中大・柴田大地が1部3000mSC2位 今後は「継続した練習」で安定感と爆発力を
第103回 関東学生陸上競技対校選手権大会 男子1部3000mSC決勝
5月12日@国立競技場(東京)
優勝 村尾雄己(順天堂大3年)8分40秒43
2位 柴田大地(中央大2年)8分42秒90
3位 湯田陽平兵(法政大2年)8分43秒75
4位 山﨑颯(順天堂大3年)8分45秒71
5位 山口月暉(日本大3年)8分47秒90
6位 草野洸正(早稲田大4年)8分56秒12
7位 伊藤要(山梨学院大3年)8分56秒24
8位 岡元快生(国士舘大1年)9分00秒14
5月12日の関東インカレ最終日にあった男子1部3000m障害(SC)で、中央大学の柴田大地(2年、洛南)が8分42秒90の自己ベストをマークして2位に入った。今季の3000mSCはひとまず今回で区切りをつけ、悔しい結果に終わった箱根駅伝での雪辱を期すため、これからは安定したフォームを身につけるべくトレーニングを積む。
「何もせずに負けるのは嫌だった」
3000mSCには中央大から柴田に加え、今年の箱根駅伝で6区区間5位の力走を見せた浦田優斗(4年、國學院久我山)がエントリー。しかし、浦田は「コンディション不良の中でうまく走れなかった」(柴田)ため、決勝には柴田だけが残った。「中大にとってサンショー(3000mSC)は得点を稼ぐ種目。浦田さんの分まで自分がチームに貢献する」という思いを持ってスタートラインに立った。

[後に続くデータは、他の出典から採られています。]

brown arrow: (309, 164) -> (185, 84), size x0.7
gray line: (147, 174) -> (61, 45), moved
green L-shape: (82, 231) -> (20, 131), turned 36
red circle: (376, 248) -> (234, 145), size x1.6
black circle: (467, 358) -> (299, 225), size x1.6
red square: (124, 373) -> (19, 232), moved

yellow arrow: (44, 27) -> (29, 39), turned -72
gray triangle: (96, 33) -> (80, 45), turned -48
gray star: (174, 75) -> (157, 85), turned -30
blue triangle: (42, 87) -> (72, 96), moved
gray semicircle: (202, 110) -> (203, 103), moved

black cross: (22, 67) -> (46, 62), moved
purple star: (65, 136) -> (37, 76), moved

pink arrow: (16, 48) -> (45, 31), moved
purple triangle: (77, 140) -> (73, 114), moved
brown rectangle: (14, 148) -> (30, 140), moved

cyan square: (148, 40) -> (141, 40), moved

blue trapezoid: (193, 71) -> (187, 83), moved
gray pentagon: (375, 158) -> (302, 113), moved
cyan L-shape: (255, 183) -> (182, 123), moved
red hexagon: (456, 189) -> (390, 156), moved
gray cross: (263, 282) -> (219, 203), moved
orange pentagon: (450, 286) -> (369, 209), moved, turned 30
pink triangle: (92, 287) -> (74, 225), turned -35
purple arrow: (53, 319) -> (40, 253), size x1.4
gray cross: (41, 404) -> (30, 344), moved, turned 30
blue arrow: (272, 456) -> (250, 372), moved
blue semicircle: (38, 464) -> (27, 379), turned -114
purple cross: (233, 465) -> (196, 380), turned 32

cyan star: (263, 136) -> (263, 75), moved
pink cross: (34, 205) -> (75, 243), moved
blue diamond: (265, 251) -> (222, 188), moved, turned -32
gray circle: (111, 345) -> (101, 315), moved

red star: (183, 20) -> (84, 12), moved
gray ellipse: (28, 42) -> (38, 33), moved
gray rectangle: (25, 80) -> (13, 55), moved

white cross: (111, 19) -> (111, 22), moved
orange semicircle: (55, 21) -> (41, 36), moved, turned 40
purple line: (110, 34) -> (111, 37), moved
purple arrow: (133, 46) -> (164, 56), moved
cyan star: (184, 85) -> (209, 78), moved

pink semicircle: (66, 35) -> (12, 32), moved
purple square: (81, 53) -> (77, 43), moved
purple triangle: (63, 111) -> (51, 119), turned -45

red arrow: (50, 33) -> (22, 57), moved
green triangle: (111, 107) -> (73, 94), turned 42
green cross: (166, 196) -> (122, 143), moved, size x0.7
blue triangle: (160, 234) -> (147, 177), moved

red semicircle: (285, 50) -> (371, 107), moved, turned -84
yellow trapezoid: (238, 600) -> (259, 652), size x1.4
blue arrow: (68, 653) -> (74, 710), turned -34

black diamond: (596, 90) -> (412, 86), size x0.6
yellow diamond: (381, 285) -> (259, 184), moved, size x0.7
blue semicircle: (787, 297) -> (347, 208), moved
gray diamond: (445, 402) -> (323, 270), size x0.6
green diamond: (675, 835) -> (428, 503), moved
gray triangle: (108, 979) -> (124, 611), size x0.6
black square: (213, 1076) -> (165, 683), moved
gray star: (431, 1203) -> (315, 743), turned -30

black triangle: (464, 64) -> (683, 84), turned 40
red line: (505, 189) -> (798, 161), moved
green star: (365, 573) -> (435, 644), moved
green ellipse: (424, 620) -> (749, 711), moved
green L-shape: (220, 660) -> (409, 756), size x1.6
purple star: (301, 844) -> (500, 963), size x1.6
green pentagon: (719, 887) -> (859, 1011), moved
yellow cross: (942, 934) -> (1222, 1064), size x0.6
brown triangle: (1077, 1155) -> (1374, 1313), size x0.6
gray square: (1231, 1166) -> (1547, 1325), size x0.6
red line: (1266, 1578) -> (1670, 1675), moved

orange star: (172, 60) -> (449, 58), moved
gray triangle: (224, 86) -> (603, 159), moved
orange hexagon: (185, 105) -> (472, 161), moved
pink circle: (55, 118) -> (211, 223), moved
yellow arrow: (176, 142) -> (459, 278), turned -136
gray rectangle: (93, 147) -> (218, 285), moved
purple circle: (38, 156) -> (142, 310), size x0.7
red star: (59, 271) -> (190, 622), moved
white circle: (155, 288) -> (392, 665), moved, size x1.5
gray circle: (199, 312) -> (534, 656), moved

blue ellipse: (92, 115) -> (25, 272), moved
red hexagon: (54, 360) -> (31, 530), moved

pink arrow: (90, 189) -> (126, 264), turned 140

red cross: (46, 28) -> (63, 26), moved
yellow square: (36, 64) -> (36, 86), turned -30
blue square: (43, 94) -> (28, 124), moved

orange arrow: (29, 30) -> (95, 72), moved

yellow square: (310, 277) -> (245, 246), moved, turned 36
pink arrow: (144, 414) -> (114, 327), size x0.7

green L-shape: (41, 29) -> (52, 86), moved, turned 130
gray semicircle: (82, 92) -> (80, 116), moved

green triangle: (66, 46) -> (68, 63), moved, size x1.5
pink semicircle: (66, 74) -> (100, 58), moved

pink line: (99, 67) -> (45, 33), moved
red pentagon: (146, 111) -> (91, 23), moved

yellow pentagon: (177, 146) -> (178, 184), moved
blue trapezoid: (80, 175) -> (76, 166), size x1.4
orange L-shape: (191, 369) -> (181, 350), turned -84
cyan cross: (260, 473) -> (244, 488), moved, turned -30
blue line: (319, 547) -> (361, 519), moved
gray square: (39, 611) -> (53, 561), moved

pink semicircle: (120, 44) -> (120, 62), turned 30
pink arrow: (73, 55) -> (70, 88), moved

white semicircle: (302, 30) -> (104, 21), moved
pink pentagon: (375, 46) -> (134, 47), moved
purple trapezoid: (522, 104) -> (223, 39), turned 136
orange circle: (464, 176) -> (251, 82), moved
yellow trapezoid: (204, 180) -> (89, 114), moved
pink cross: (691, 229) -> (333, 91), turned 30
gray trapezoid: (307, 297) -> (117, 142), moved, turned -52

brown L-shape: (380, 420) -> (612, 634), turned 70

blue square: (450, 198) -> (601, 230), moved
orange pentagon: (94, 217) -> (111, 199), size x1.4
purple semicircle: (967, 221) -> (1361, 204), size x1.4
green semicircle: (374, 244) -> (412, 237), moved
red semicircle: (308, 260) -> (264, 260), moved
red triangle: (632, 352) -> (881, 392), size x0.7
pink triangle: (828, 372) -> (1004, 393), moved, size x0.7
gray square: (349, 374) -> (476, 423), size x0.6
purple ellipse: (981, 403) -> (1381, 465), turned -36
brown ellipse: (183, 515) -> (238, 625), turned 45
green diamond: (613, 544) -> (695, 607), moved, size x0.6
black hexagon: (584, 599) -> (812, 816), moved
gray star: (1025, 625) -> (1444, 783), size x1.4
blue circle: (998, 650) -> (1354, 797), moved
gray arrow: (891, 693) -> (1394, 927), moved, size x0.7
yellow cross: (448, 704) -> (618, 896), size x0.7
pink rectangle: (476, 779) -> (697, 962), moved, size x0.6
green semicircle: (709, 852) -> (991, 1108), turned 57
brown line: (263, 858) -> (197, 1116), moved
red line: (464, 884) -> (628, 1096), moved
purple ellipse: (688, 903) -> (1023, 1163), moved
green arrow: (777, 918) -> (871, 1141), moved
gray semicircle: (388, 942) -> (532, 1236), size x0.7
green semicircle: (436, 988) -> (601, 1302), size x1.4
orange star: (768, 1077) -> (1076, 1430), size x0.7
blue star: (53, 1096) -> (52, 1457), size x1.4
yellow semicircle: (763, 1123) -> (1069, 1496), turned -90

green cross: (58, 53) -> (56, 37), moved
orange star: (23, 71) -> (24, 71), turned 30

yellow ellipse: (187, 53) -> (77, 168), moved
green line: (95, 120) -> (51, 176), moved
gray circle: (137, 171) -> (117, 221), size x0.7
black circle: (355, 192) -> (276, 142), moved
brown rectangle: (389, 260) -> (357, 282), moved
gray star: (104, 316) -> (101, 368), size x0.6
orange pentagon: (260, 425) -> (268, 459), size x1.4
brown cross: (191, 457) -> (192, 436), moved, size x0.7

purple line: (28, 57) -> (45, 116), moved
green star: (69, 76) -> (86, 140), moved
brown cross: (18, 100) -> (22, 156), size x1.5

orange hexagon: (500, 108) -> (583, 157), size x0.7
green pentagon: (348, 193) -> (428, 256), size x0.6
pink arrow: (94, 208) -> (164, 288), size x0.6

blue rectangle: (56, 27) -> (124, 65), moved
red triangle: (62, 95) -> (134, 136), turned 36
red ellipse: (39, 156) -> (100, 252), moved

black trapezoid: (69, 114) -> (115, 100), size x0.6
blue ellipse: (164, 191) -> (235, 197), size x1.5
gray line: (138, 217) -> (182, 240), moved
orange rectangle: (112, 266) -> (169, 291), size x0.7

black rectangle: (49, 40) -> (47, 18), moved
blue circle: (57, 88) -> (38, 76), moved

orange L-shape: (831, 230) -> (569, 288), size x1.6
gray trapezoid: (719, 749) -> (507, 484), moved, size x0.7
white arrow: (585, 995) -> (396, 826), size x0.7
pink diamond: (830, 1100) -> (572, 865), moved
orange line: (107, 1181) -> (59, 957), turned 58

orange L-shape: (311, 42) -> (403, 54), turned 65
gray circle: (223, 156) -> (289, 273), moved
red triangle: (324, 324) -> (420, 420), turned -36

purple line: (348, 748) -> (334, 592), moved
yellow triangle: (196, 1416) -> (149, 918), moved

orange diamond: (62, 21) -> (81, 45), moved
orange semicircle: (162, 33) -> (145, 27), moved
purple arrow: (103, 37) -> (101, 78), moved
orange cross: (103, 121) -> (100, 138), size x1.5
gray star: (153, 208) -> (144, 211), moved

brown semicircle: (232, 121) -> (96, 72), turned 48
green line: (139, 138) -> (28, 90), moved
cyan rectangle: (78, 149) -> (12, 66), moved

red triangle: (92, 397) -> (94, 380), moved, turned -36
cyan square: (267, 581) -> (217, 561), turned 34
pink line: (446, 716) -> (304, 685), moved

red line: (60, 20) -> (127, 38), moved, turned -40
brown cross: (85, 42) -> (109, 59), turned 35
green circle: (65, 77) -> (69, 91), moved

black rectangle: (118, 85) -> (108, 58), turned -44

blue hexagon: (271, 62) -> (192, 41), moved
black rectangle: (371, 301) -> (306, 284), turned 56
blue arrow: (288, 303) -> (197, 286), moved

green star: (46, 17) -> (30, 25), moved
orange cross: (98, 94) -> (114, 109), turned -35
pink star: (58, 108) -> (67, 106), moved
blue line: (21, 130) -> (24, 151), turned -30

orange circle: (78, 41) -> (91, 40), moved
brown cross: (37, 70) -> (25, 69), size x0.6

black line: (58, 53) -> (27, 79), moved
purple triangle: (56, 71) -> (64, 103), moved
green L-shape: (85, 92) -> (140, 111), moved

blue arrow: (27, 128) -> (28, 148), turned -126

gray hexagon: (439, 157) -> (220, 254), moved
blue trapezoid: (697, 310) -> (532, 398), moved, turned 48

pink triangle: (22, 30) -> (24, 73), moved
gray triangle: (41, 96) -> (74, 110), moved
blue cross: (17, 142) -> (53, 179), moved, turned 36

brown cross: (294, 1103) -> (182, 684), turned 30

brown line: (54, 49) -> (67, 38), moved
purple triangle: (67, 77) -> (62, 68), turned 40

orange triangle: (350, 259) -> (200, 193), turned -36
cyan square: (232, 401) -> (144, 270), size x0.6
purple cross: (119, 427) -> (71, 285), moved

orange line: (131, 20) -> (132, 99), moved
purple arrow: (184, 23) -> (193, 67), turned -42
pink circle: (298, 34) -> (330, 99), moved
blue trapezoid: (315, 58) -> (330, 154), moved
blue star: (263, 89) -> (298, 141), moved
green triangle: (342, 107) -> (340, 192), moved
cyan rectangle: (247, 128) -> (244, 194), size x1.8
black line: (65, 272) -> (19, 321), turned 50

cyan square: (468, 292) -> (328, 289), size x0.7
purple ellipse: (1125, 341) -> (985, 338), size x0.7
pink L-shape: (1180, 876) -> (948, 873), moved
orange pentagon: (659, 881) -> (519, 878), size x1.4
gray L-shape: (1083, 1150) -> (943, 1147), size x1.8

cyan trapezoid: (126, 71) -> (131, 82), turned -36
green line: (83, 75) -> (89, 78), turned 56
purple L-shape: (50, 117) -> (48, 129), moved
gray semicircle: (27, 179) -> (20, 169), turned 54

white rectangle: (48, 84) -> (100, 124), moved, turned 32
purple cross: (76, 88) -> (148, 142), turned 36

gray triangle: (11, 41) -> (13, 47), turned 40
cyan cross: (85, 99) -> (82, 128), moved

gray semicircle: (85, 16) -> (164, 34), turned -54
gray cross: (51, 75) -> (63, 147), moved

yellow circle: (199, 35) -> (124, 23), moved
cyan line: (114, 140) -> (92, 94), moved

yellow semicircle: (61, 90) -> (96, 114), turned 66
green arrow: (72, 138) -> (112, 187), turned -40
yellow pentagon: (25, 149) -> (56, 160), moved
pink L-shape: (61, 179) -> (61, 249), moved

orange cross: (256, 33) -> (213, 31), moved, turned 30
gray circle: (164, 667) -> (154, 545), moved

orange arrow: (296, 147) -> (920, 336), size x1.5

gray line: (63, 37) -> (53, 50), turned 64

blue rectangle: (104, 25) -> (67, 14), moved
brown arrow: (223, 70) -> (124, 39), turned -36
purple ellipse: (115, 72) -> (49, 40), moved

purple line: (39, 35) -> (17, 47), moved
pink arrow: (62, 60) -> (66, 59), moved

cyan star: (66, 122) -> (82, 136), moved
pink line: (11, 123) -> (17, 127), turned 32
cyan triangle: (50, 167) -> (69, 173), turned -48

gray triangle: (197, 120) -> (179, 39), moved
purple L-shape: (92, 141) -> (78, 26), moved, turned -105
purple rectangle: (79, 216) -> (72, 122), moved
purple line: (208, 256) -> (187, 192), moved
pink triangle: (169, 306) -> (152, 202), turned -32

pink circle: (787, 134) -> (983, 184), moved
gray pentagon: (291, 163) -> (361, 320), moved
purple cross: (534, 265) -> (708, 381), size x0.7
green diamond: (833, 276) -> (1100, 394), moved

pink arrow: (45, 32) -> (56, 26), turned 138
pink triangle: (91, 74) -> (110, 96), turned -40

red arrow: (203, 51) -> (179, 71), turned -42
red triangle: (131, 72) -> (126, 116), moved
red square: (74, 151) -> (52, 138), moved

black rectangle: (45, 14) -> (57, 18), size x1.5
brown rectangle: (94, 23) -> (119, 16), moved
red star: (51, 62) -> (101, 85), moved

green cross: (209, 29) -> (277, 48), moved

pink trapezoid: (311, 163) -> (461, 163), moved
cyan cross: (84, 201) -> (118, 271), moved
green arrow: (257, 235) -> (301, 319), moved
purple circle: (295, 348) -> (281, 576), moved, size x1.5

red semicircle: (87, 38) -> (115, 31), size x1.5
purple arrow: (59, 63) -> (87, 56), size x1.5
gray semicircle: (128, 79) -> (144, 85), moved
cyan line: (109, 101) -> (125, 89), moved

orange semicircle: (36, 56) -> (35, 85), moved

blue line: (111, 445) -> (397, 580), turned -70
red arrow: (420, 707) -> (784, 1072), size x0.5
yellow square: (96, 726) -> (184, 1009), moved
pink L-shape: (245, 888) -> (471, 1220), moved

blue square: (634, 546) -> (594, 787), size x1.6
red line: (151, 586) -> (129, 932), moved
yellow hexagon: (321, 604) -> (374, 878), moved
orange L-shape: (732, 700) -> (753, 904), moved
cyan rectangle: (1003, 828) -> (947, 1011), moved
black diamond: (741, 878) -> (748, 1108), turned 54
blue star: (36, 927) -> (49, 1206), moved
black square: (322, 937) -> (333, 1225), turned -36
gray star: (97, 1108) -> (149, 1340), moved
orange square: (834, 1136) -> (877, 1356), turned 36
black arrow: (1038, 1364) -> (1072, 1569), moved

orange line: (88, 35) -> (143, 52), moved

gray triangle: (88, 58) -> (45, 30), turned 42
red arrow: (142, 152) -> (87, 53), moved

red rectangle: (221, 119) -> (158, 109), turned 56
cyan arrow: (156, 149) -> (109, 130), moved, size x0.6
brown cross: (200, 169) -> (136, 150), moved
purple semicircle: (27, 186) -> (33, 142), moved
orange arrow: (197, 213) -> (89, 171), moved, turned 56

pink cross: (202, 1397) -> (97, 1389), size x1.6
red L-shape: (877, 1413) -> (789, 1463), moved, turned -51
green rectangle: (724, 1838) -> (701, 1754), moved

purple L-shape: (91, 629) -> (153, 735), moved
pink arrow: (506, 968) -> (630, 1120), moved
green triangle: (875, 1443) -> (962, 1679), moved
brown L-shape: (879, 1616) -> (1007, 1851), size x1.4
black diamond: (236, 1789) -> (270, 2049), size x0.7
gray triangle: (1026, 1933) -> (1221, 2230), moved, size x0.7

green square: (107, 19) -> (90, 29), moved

東京オリンピックで7位入賞を果たし、今夏のパリオリンピック代表にも内定した三浦龍司(現・SUBARU)が順天堂大学を卒業した今季、この種目の第一人者は、三浦の大学の後輩にあたる村尾雄己(3年、佐久長聖)だ。柴田にとって村尾は中学の先輩。「予選のときから同じ組で、3年前のインターハイでも一緒に走って、そのときも負けているんです。4、5年勝てていないので、そろそろ勝ちたいと思っていました」
決勝は終始、村尾が引っ張った。柴田は法政大学の湯田陽平兵(2年、関大北陽)らとともに5~6番手につけ、残り600mあたりでいったんは村尾の前に出た。しかし水濠を越えて残り500mとなったところで村尾がスパート。柴田はついていくことができず、2位でゴールした。レース後は村尾とタッチを交わし、抱き合ってお互いをたたえる場面もあった。
「ずっと後ろにつき続けて、何もせずに負けるのは嫌だったので、一矢報いるじゃないですけど、勝負してみました。きつくなってスクリーンもあまり見えてなくて、自分がどの位置にいるのか分からなかったんで、確実に入賞ラインをつかむために、他の選手を振り落とそうとも思いました。攻めた走りをしたつもりだったんですが、村尾君が強かったです」
箱根駅伝後、3月前半までは調子が上向かず
直前に体調不良者が相次ぎ、総合優勝の一角と目されながら13位で終えた箱根駅伝から5カ月あまり。最終10区を任された柴田にも風邪のような症状があり「満身創痍(まんしんそうい)の箱根だった」と振り返る。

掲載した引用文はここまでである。